» **Data extract**:
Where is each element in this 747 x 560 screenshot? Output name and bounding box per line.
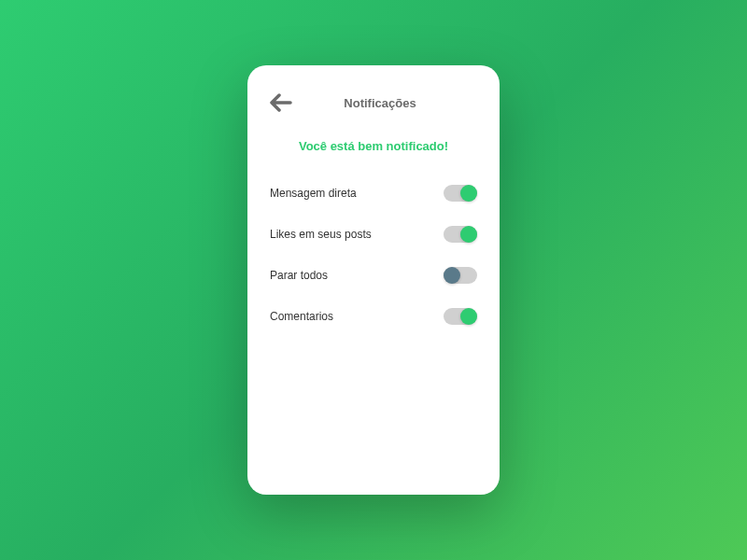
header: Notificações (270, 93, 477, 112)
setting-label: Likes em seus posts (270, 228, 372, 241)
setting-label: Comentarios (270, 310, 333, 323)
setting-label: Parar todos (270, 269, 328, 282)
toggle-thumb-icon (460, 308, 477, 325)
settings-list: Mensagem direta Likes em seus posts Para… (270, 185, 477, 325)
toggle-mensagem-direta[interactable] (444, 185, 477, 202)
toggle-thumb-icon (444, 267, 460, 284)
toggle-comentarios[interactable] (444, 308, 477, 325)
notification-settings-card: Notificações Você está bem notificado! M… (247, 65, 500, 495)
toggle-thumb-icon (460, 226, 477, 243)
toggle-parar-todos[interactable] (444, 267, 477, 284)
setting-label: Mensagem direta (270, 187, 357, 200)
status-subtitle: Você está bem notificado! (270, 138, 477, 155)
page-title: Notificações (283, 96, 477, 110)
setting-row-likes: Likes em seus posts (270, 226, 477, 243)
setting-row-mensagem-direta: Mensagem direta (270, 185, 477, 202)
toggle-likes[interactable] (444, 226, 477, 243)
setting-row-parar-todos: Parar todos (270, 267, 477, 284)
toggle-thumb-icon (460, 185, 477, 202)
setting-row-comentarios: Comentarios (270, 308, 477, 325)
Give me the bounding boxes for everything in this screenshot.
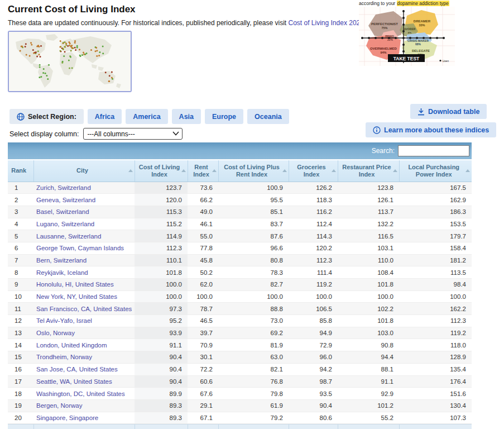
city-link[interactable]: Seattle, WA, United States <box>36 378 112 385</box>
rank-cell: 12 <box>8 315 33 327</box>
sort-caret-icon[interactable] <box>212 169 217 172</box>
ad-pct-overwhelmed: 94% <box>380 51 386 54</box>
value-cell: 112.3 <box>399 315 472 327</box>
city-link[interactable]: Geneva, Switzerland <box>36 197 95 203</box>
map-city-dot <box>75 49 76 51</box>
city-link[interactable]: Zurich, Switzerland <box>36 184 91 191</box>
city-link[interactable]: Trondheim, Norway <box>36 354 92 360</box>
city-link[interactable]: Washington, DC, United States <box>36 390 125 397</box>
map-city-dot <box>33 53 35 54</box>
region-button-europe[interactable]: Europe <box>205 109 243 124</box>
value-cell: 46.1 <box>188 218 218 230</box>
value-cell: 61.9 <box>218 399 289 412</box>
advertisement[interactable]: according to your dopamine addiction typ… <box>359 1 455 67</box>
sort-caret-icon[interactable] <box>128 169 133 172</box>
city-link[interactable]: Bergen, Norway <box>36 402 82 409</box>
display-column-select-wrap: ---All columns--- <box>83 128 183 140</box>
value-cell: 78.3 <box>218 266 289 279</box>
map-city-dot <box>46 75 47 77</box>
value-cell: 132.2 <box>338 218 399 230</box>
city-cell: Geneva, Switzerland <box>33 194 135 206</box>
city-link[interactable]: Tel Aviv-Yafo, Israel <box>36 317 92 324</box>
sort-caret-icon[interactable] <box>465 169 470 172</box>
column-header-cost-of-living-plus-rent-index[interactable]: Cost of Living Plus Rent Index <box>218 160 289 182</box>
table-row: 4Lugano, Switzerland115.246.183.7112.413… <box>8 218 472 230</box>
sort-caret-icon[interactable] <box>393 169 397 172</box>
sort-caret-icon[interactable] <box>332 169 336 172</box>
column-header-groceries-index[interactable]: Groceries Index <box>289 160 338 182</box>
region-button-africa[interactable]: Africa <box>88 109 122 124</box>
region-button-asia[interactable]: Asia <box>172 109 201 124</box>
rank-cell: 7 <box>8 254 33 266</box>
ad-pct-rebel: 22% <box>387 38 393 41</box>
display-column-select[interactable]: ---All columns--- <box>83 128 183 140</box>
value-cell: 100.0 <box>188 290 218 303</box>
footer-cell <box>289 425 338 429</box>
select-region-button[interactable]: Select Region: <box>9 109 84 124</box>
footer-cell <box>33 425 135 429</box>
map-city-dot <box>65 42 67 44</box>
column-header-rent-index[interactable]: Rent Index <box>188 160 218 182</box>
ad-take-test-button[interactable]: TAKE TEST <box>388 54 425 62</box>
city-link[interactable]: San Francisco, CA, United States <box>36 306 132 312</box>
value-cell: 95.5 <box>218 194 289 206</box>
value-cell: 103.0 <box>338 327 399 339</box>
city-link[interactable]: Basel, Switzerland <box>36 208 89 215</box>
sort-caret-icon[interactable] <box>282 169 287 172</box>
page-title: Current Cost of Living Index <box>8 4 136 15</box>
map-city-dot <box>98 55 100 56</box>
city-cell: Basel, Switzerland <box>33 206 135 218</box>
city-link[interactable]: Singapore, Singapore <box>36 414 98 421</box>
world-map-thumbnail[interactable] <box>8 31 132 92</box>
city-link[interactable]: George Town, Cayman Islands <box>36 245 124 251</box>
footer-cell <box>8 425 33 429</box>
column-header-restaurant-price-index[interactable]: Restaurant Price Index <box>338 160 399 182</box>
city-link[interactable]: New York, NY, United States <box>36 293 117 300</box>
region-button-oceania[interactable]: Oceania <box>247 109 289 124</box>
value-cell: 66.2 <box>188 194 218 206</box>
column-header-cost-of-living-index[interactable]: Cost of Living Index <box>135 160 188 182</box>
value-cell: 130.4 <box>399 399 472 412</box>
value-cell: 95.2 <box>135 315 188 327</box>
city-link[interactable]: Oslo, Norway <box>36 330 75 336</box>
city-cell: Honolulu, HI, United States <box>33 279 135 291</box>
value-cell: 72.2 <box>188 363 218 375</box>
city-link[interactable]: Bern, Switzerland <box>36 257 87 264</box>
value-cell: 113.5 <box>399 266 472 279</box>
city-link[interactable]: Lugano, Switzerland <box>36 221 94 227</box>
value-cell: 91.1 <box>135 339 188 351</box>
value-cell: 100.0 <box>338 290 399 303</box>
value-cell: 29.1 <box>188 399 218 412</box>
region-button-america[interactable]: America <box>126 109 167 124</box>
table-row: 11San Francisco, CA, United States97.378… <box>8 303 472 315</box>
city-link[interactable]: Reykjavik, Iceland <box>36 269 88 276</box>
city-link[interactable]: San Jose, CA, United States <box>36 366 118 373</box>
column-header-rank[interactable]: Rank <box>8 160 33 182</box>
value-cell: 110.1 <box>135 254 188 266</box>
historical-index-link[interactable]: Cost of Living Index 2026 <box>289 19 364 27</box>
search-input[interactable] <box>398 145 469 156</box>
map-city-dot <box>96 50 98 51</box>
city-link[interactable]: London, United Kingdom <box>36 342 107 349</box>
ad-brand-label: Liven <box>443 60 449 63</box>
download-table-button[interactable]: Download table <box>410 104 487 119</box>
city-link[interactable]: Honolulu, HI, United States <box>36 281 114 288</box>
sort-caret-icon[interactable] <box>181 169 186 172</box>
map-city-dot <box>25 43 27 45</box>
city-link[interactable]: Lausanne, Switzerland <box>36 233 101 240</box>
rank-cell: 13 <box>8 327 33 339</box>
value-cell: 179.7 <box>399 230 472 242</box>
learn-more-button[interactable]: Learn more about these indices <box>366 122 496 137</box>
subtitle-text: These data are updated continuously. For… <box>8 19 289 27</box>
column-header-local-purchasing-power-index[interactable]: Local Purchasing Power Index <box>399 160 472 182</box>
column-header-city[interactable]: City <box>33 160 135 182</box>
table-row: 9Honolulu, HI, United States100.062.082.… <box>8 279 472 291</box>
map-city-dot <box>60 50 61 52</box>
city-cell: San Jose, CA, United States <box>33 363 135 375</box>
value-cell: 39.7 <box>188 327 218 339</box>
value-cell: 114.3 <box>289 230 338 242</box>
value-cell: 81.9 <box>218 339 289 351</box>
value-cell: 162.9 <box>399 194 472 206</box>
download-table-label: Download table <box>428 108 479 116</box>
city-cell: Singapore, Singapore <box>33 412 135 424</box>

» **Task brief**:
Pull every line with the string "notificado" from the data above.

» **Answer to this exercise**:
notification-settings-card: Notificações Você está bem notificado! M… (247, 65, 500, 495)
status-subtitle: Você está bem notificado! (270, 138, 477, 155)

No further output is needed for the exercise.